夕暮れに子をさらうカクレジョッコ
どんな伝承か
夕方、まだ日が落ちきらず物の見分けがつかなくなる刻限を、昔の人はタソカレ時、逢魔刻と呼んだ。目から来る不安定は心の不安を伴うから、この時刻はあやしげなものどもがはびこり歩き回る悪い時分と一様に感じられていた。だから子供がこんな時分まで外で遊びほうけていると、天狗にさらわれたり隠し神にかくされたりするといって親たちは強く警戒した。
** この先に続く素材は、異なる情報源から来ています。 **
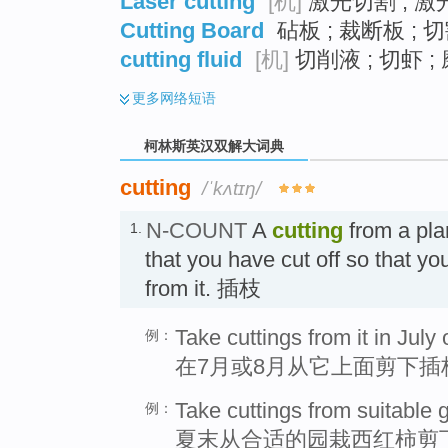
Laser cutting
[机]
激光切割 ; 激
Cutting Board
砧板 ; 裁断板 ; 切
cutting fluid
[机]
切削液 ; 切虾 ;
更多
网络短语
柯林斯英汉双解大词典
cutting
/ˈkʌtɪŋ/
N-COUNT
A
cutting
from a plan
1.
that you have cut off so that y
from it. 插枝
Take cuttings from it in July
例：
在7月或8月从它上面剪下插
Take cuttings from suitable
例：
夏末从合适的园栽西红柿剪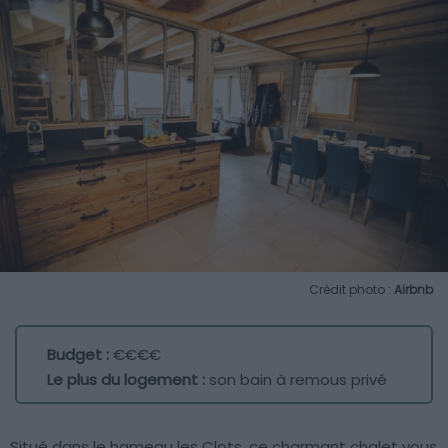
Crédit photo :
Airbnb
Budget :
€€€€
Le plus du logement :
son bain à remous privé
Situé dans le hameau les Clots, ce charmant chalet vous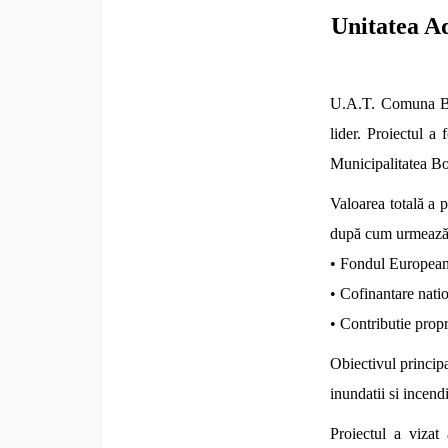
Unitatea A
U.A.T. Comuna Bra
lider. Proiectul a
Municipalitatea Bo
Valoarea totală a 
după cum urmează
• Fondul European
• Cofinantare nat
• Contributie pro
Obiectivul principa
inundatii si incendi
Proiectul a vizat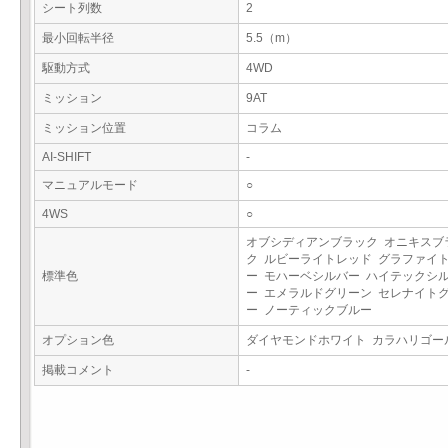
シート列数
2
最小回転半径
5.5（m）
駆動方式
4WD
ミッション
9AT
ミッション位置
コラム
AI-SHIFT
-
マニュアルモード
○
4WS
○
オブシディアンブラック オニキスブ
ク ルビーライトレッド グラファイ
標準色
ー モハーベシルバー ハイテックシ
ー エメラルドグリーン セレナイト
ー ノーティックブルー
オプション色
ダイヤモンドホワイト カラハリゴ
掲載コメント
-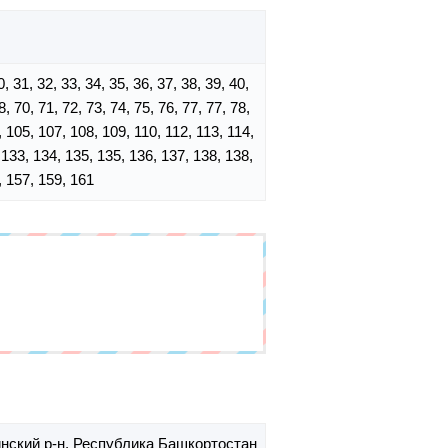
30, 31, 32, 33, 34, 35, 36, 37, 38, 39, 40,
8, 70, 71, 72, 73, 74, 75, 76, 77, 77, 78,
4, 105, 107, 108, 109, 110, 112, 113, 114,
 133, 134, 135, 135, 136, 137, 138, 138,
, 157, 159, 161
нский р-н,
Республика Башкортостан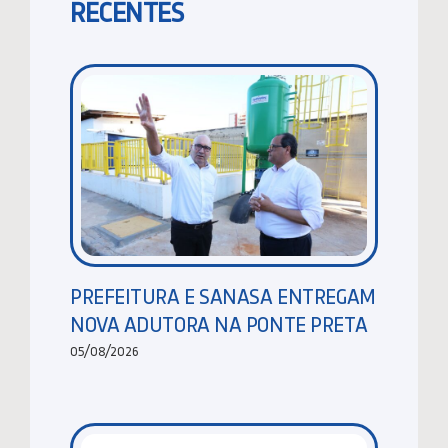
RECENTES
PREFEITURA E SANASA ENTREGAM
NOVA ADUTORA NA PONTE PRETA
05/08/2026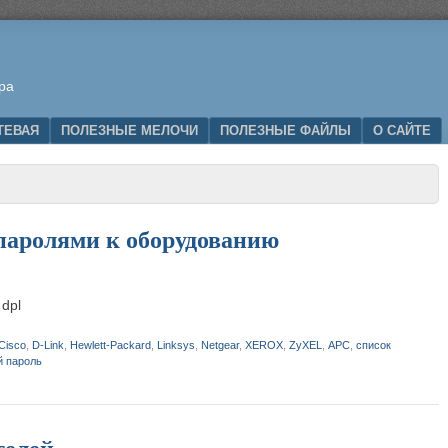
ра
ТЕВАЯ
ПОЛЕЗНЫЕ МЕЛОЧИ
ПОЛЕЗНЫЕ ФАЙЛЫ
О САЙТЕ
паролями к оборудованию
 dpl
Cisco
,
D-Link
,
Hewlett-Packard
,
Linksys
,
Netgear
,
XEROX
,
ZyXEL
,
АPC
,
список
й пароль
夕方に子供を誘って行く怪物を多くの地方ではカクシ神と呼び、沖縄ではモノマヨヒ、栃木県の鹿沼地方ではカクシンボ、秋田の雄勝郡ではカクレジョッコ、神戸市ではカクレババ、島根県ではコトリゾと呼んだという。
※伝承地の場所は必ずしも正確ではありません
出典の文献について
日本の俗信 1――迷信の実態(文部省迷信調査協議会・日本の俗信・昭和24年(1949))
文部省迷信調査協議会『日本の俗信1―迷信の実態』(昭和二十四年)。戦後の文化国家建設を背景に、昭和二十一年から宇野圓空を委員長とし今野圓輔・森秀男・古畑正秋らの人文・自然科学者・迷信研究家が、全国の児童生徒・教師を通じて行った大規模な迷信実態調査の第一回報告。